We give a simple, direct and reusable logical relations technique for languages with recursive features and partially defined differentiable functions. We demonstrate it by working out the case of Automatic Differentiation (AD) correctness: namely, we present a proof of the dual numbers style AD macro correctness for realistic functional languages in the ML-family. We also show how this macro provides us with correct forward- and \textit{reverse-mode} AD. The starting point is to interpret a functional programming language in a suitable freely generated categorical structure. In this setting, by the universal property of the syntactic categorical structure, the dual numbers AD macro and the basic $\omega$-cpo semantics arise as structure preserving functors. The proof follows, then, by a novel logical relations argument. The key to much of our contribution is a powerful monadic logical relations technique for term recursion and recursive types. It provides us with a semantic correctness proof based on a simple approach for denotational semantics, making use only of the very basic concrete model of $\omega$-cpos.

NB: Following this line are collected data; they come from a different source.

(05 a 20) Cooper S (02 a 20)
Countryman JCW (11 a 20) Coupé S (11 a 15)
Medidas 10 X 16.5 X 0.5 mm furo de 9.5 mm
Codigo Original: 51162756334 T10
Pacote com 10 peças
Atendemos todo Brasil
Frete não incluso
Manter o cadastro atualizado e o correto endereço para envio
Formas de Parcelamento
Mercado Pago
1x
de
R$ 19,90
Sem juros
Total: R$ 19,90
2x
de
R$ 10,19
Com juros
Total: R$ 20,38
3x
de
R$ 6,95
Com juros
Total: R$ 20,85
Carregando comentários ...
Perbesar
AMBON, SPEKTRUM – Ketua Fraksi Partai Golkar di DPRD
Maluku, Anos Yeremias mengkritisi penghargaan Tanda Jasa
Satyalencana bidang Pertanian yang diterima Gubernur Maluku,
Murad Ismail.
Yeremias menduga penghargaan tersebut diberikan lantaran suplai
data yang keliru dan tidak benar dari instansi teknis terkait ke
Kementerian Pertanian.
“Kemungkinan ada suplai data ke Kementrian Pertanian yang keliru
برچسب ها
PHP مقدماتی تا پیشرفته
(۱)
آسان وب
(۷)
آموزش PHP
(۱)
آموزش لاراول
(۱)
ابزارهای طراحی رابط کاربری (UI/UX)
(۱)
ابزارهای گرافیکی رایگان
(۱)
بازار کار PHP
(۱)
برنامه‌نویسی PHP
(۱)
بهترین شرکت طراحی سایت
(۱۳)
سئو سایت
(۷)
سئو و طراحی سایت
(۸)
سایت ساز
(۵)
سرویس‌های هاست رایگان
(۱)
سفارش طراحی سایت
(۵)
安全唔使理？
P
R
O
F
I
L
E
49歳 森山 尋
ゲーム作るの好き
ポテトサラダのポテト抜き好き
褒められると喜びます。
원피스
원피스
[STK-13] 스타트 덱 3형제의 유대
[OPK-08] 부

翻译：我们提出了一种简单、直接且可重用的逻辑关系技术，适用于具有递归特征和部分可微函数的语言。我们通过自动微分（AD）正确性的实例进行演示：具体而言，我们为ML家族中现实函数式语言的二元数风格AD宏正确性给出了证明。我们还展示了该宏如何提供正确的前向模式和反向模式AD。出发点是在适当自由生成的范畴结构中解释函数式编程语言。在此设定下，通过语法范畴结构的泛性质，二元数AD宏与基本的$\omega$-cpo语义作为保结构函子出现。随后，通过一种新颖的逻辑关系论证完成证明。我们贡献的关键在于一种针对项递归和递归类型的强大单子逻辑关系技术。该技术基于简单的指称语义方法（仅利用$\omega$-cpos这一基础具体模型）提供了语义正确性证明。